Another reason to automate your emails is timing. This is especially important if you have international customers when you’re not awake. According to Mailchimp, Monday-Friday at 10am is the best time to send your email campaigns. This makes sense during COVID, when remote employees are probably online shopping during that one-hour Monday team standup.

However, you may want to also segment and time your email campaigns by country if you’re an international business. In Japan, the day after the 25th (payday) of every month is ideal timing. In some EMEA countries, weekends (the worst time to send email campaigns) often fall on Friday-Saturday.

6. Keep Subject Lines Short


An image may say a thousand words, but it may say nothing if not formatted properly, especially on mobile devices. As an e-commerce brand, it might be important to be visual, but it doesn’t hurt to double check if your emails are readable. Apple (57.97%) and Gmail (28.13%) are the dominant email clients globally.

7. Use Templates and always Preview


Email software such as Omnisend offer no-code responsive email templates, as well as instant preview – a feature that’s great for editing subject lines.
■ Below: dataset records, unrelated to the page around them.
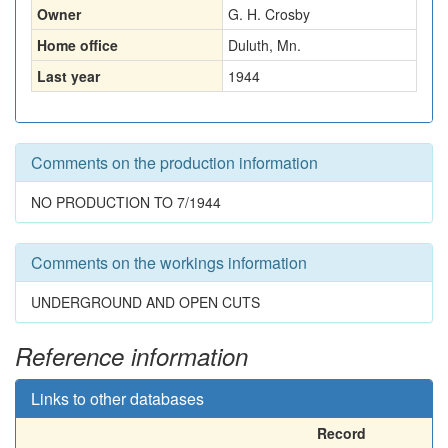
Owner
G. H. Crosby
Home office
Duluth, Mn.
Last year
1944
Comments on the production information
NO PRODUCTION TO 7/1944
Comments on the workings information
UNDERGROUND AND OPEN CUTS
Reference information
Links to other databases
Record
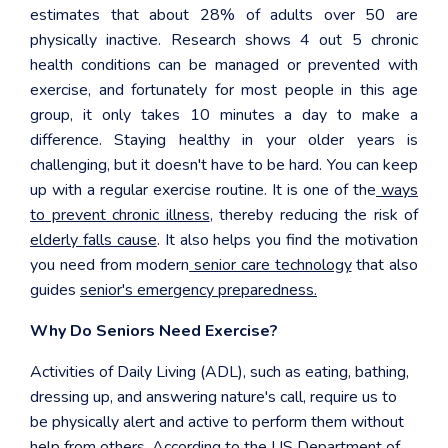
estimates that about 28% of adults over 50 are
physically inactive. Research shows 4 out 5 chronic
health conditions can be managed or prevented with
exercise, and fortunately for most people in this age
group, it only takes 10 minutes a day to make a
difference. Staying healthy in your older years is
challenging, but it doesn't have to be hard. You can keep
up with a regular exercise routine. It is one of the
ways
to prevent chronic illness
, thereby reducing the risk of
elderly falls cause
. It also helps you find the motivation
you need from modern
senior care technology
that also
guides
senior's emergency preparedness.
Why Do Seniors Need Exercise?
Activities of Daily Living (ADL), such as eating, bathing,
dressing up, and answering nature's call, require us to
be physically alert and active to perform them without
help from others. According to the US Department of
You’d be shocked to find out how many brands have confusing subject lines that are often bizarrely cut off. That’s a sure-fire way to get users to swipe left on their iPhones.

8. Text is sometimes More


Also, a well-written text campaign may actually perform better than an image-heavy campaign.
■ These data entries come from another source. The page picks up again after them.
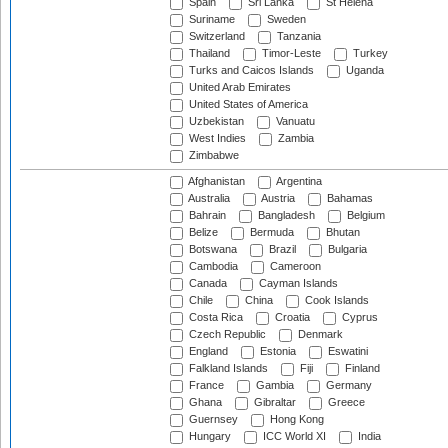
Spain
Sri Lanka
St Helena
Suriname
Sweden
Switzerland
Tanzania
Thailand
Timor-Leste
Turkey
Turks and Caicos Islands
Uganda
United Arab Emirates
United States of America
Uzbekistan
Vanuatu
West Indies
Zambia
Zimbabwe
Afghanistan
Argentina
Australia
Austria
Bahamas
Bahrain
Bangladesh
Belgium
Belize
Bermuda
Bhutan
Botswana
Brazil
Bulgaria
Cambodia
Cameroon
Canada
Cayman Islands
Chile
China
Cook Islands
Costa Rica
Croatia
Cyprus
Czech Republic
Denmark
England
Estonia
Eswatini
Falkland Islands
Fiji
Finland
France
Gambia
Germany
Ghana
Gibraltar
Greece
Guernsey
Hong Kong
Hungary
ICC World XI
India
In my experience at Rakuten, text actually performed just as well, if not better than HTML/image-heavy campaigns. Large images may trigger spam filters, load slowly, and look different across devices. The best rule is to keep your writing engaging, template clean, and call to action compelling.

9. Monitor Metrics such as Open and Unsubscribe Rates


With software, you can also monitor your subscriber’s unsubscribe or open rates. Watch out for pesky emails that lead to high unsubscribes or low opens – there could be something annoying your customers. Bad subject lines often lead to lower open rates, and spammy images often cause high unsubscribes.

10. Experiment, Experiment, Experiment


Lastly, there’s no perfect secret when it comes to email marketing. Experimentation is best, as your customers may respond differently than how you anticipate. A/B test your content: not just your emails, but the type of content (i.e. images, text, CTAs, etc.). Find out what works and double down on that content (without being spammy, of course!)